(Stored data entries)

>>

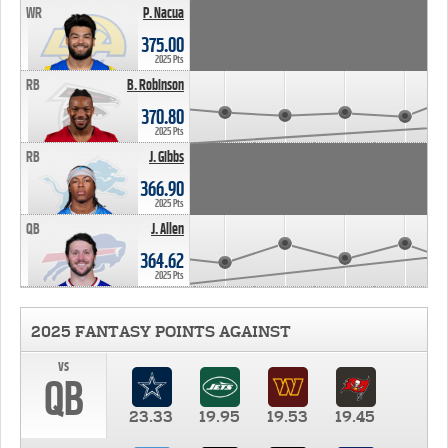
WR
P. Nacua
375.00
2025 Pts
RB
B. Robinson
370.80
2025 Pts
RB
J. Gibbs
366.90
2025 Pts
QB
J. Allen
364.62
2025 Pts
2025 FANTASY POINTS AGAINST
vs
QB
23.33
19.95
19.53
19.45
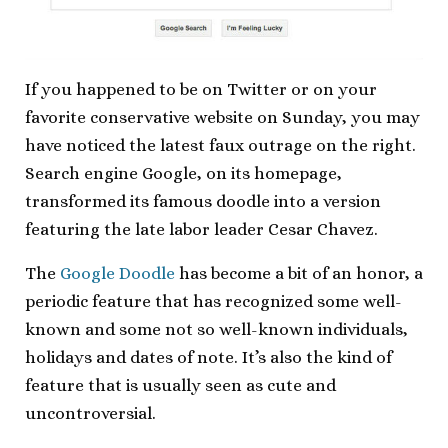
If you happened to be on Twitter or on your
favorite conservative website on Sunday, you may
have noticed the latest faux outrage on the right.
Search engine Google, on its homepage,
transformed its famous doodle into a version
featuring the late labor leader Cesar Chavez.
The
Google Doodle
has become a bit of an honor, a
periodic feature that has recognized some well-
known and some not so well-known individuals,
holidays and dates of note. It’s also the kind of
feature that is usually seen as cute and
uncontroversial.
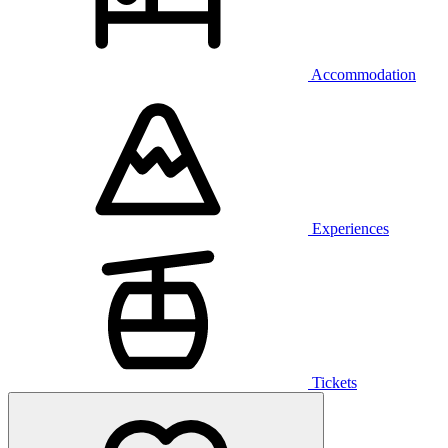
Accommodation
Experiences
Tickets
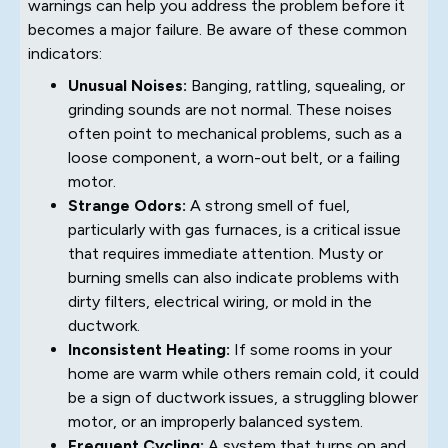
warnings can help you address the problem before it
becomes a major failure. Be aware of these common
indicators:
Unusual Noises:
Banging, rattling, squealing, or
grinding sounds are not normal. These noises
often point to mechanical problems, such as a
loose component, a worn-out belt, or a failing
motor.
Strange Odors:
A strong smell of fuel,
particularly with gas furnaces, is a critical issue
that requires immediate attention. Musty or
burning smells can also indicate problems with
dirty filters, electrical wiring, or mold in the
ductwork.
Inconsistent Heating:
If some rooms in your
home are warm while others remain cold, it could
be a sign of ductwork issues, a struggling blower
motor, or an improperly balanced system.
Frequent Cycling:
A system that turns on and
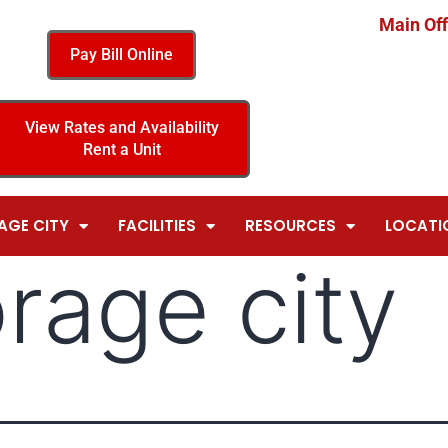
Main Off
Pay Bill Online
View Rates and Availability
Rent a Unit
AGE CITY
FACILITIES
RESOURCES
LOCATI
orage city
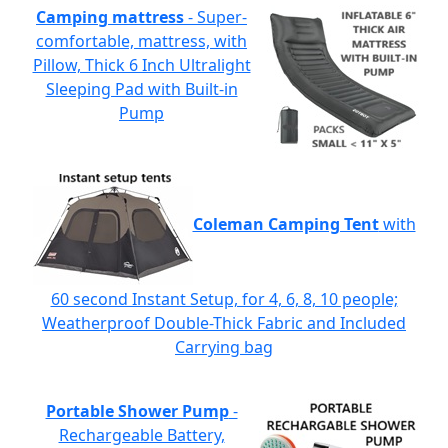
Camping mattress
- Super-
comfortable, mattress, with
Pillow, Thick 6 Inch Ultralight
Sleeping Pad with Built-in
Pump
Coleman Camping Tent
with
60 second Instant Setup, for 4, 6, 8, 10 people;
Weatherproof Double-Thick Fabric and Included
Carrying bag
Portable Shower Pump
-
Rechargeable Battery,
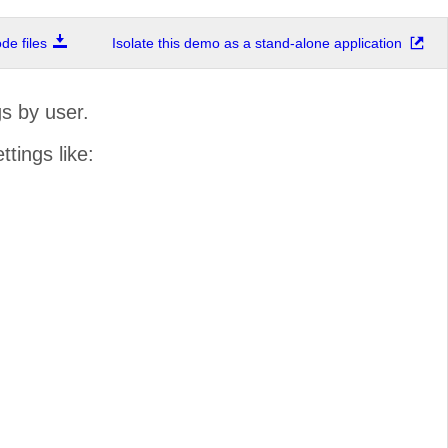
e files
Isolate this demo as a stand-alone application
s by user.
ttings like:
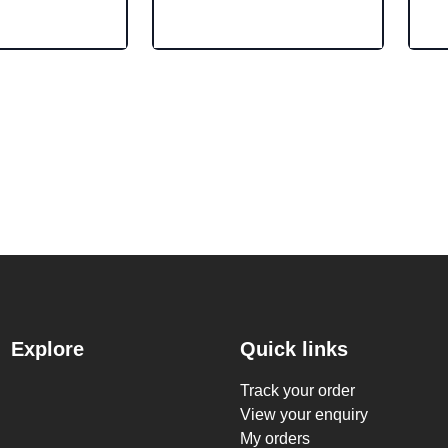
Explore
Quick links
Track your order
View your enquiry
My orders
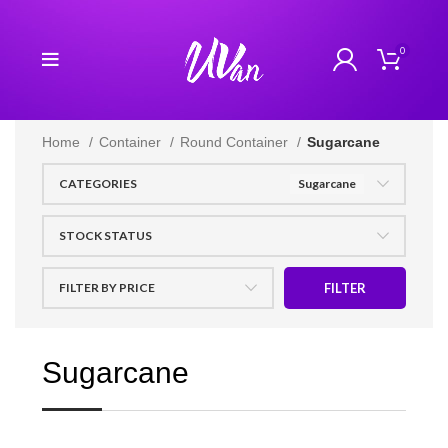
0
Home
Container
Round Container
Sugarcane
CATEGORIES
Sugarcane
STOCK STATUS
FILTER BY PRICE
FILTER
Sugarcane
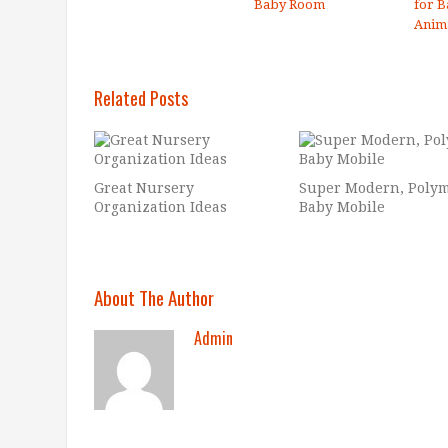
Baby Room
for B
Anim
Related Posts
Great Nursery
Super Modern, Poly
Organization Ideas
Baby Mobile
About The Author
Admin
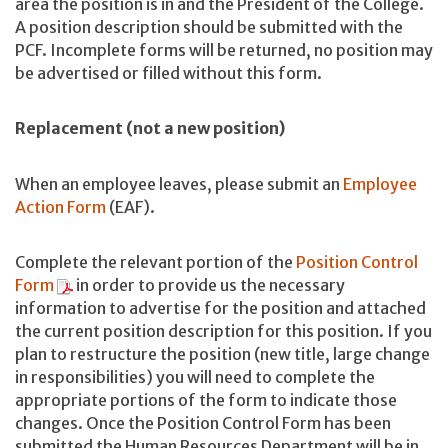
area the position is in and the President of the College.
A position description should be submitted with the
PCF. Incomplete forms will be returned, no position may
be advertised or filled without this form.
Replacement (not a new position)
When an employee leaves, please submit an
Employee
Action Form
(EAF).
Complete the relevant portion of the
Position Control
Form
in order to provide us the necessary
information to advertise for the position and attached
the current position description for this position. If you
plan to restructure the position (new title, large change
in responsibilities) you will need to complete the
appropriate portions of the form to indicate those
changes. Once the Position Control Form has been
submitted the Human Resources Department will be in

<<

Pictures aside, retype the entries above exactly as they are.

WR
P. Nacua
375.00
2025 Pts
RB
B. Robinson
370.80
2025 Pts
RB
J. Gibbs
366.90
2025 Pts
QB
J. Allen
364.62
2025 Pts
2025 FANTASY POINTS AGAINST
vs
QB
23.33
19.95
19.53
19.45
If you happened to be on Twitter or on your
favorite conservative website on Sunday, you may
have noticed the latest faux outrage on the right.
Search engine Google, on its homepage,
transformed its famous doodle into a version
featuring the late labor leader Cesar Chavez.
The
Google Doodle
has become a bit of an honor, a
periodic feature that has recognized some well-
known and some not so well-known individuals,
holidays and dates of note. It’s also the kind of
feature that is usually seen as cute and
uncontroversial.
Accommodation
Experiences
Tickets
warnings can help you address the problem before it
becomes a major failure. Be aware of these common
indicators:
Unusual Noises:
Banging, rattling, squealing, or
grinding sounds are not normal. These noises
often point to mechanical problems, such as a
loose component, a worn-out belt, or a failing
motor.
Strange Odors:
A strong smell of fuel,
particularly with gas furnaces, is a critical issue
that requires immediate attention. Musty or
burning smells can also indicate problems with
dirty filters, electrical wiring, or mold in the
ductwork.
Inconsistent Heating:
If some rooms in your
home are warm while others remain cold, it could
be a sign of ductwork issues, a struggling blower
motor, or an improperly balanced system.
Frequent Cycling:
A system that turns on and
Main Off
Pay Bill Online
View Rates and Availability
Rent a Unit
AGE CITY
FACILITIES
RESOURCES
LOCATI
orage city
Camping mattress
- Super-
comfortable, mattress, with
Pillow, Thick 6 Inch Ultralight
Sleeping Pad with Built-in
Pump
Coleman Camping Tent
with
60 second Instant Setup, for 4, 6, 8, 10 people;
Weatherproof Double-Thick Fabric and Included
Carrying bag
Portable Shower Pump
-
Rechargeable Battery,
e files
Isolate this demo as a stand-alone application
s by user.
ttings like:
Explore
Quick links
Track your order
View your enquiry
My orders
0
Home
Container
Round Container
Sugarcane
CATEGORIES
Sugarcane
STOCK STATUS
FILTER BY PRICE
FILTER
Sugarcane
Baby Room
for B
Anim
Related Posts
Great Nursery
Super Modern, Poly
Organization Ideas
Baby Mobile
About The Author
Admin
area the position is in and the President of the College.
A position description should be submitted with the
PCF. Incomplete forms will be returned, no position may
be advertised or filled without this form.
Replacement (not a new position)
When an employee leaves, please submit an
Employee
Action Form
(EAF).
Complete the relevant portion of the
Position Control
Form
in order to provide us the necessary
information to advertise for the position and attached
the current position description for this position. If you
plan to restructure the position (new title, large change
in responsibilities) you will need to complete the
appropriate portions of the form to indicate those
changes. Once the Position Control Form has been
submitted the Human Resources Department will be in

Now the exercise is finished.